Example request that will return console.log('done') after one second (1000ms):

http://localhost:8080/latency?time=1000&response=console.log(%27done%27)

Next I created a simple index.html page (served by nginx):

<!DOCTYPE html>
<html>
    <head>
        <meta http-equiv="Content-Type" content="text/html; charset=utf-8" />
        <title>test order</title>
    </head>
    <body>
        <script type="text/javascript" async=false src="http://localhost:8080/latency?time=1000&amp;response=console.log(%27done1%27)"></script>
        <script type="text/javascript" async=false src="http://localhost:8080/latency?time=100&amp;response=console.log(%27done2%27)"></script>
        <script type="text/javascript" async=false src="http://localhost:8080/latency?time=10&amp;response=console.log(%27done3%27)"></script>
        <script>console.log('static script without "src" attr');</script>
    </body>
</html>

According to everything I read so far I expected the order of console output to be:

done1
done2
done3
static script without "src" attr

This is what I got (Firefox 51 dev console):

latency requests 1

latency requests 2

This is just the opposite order of what I expected to get. Am I missing something? Is there a way to execute these scripts in the desired order (i.e. in the order they are defined in HTML)?
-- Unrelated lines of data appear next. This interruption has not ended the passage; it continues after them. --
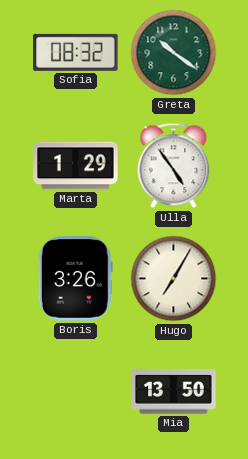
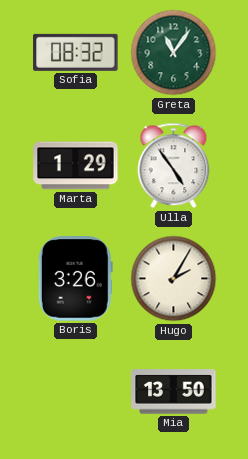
Greta: 10:21 -> 11:06
Hugo: 7:05 -> 2:05
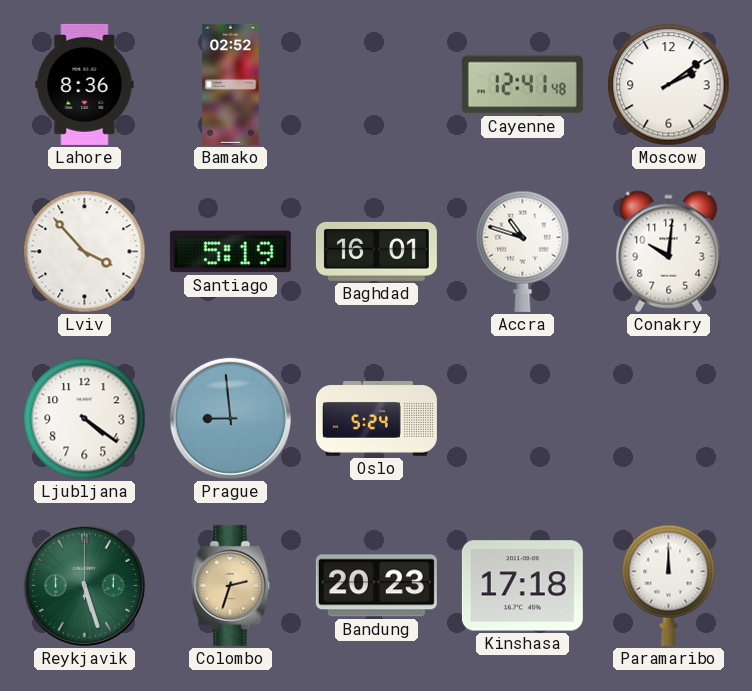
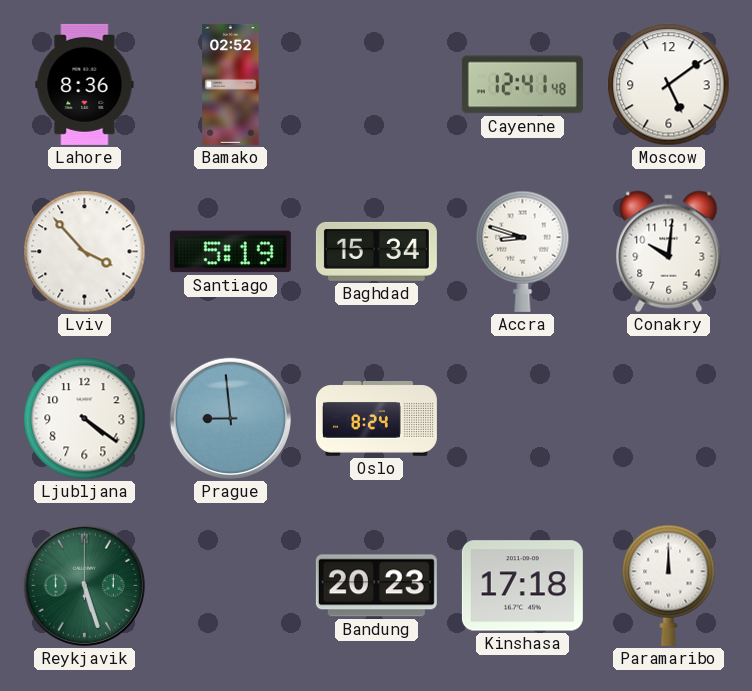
Moscow: 2:09 -> 5:09
Baghdad: 16:01 -> 15:34
Accra: 10:48 -> 8:48
Oslo: 5:24 -> 8:24
Colombo: 2:33 -> none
As a reference, the Java part on a server side:

private String latency(HttpServletRequest request) {

    long millis = Long.parseLong(request.getParameter("time"));
    String response = request.getParameter("response");

    try {
        Thread.sleep(millis);
        return (response != null) ? response : "";
    } catch (InterruptedException e) {
        throw new RuntimeException(e);
    }
}
4
  • if you put async="false" (with quotes) does that help? Commented Feb 10, 2017 at 2:11
  • 1
    or remove async altogether Commented Feb 10, 2017 at 2:12
  • async="false" makes it asynchronous. Remove these attributes. Commented Feb 10, 2017 at 2:13
  • Did you put async puposefully?. Try without async attribute. Also try the same in different browsers. Commented Feb 10, 2017 at 3:22

1 Answer 1

5

async is a boolean attribute. Its value does not matter. Remove the attribute.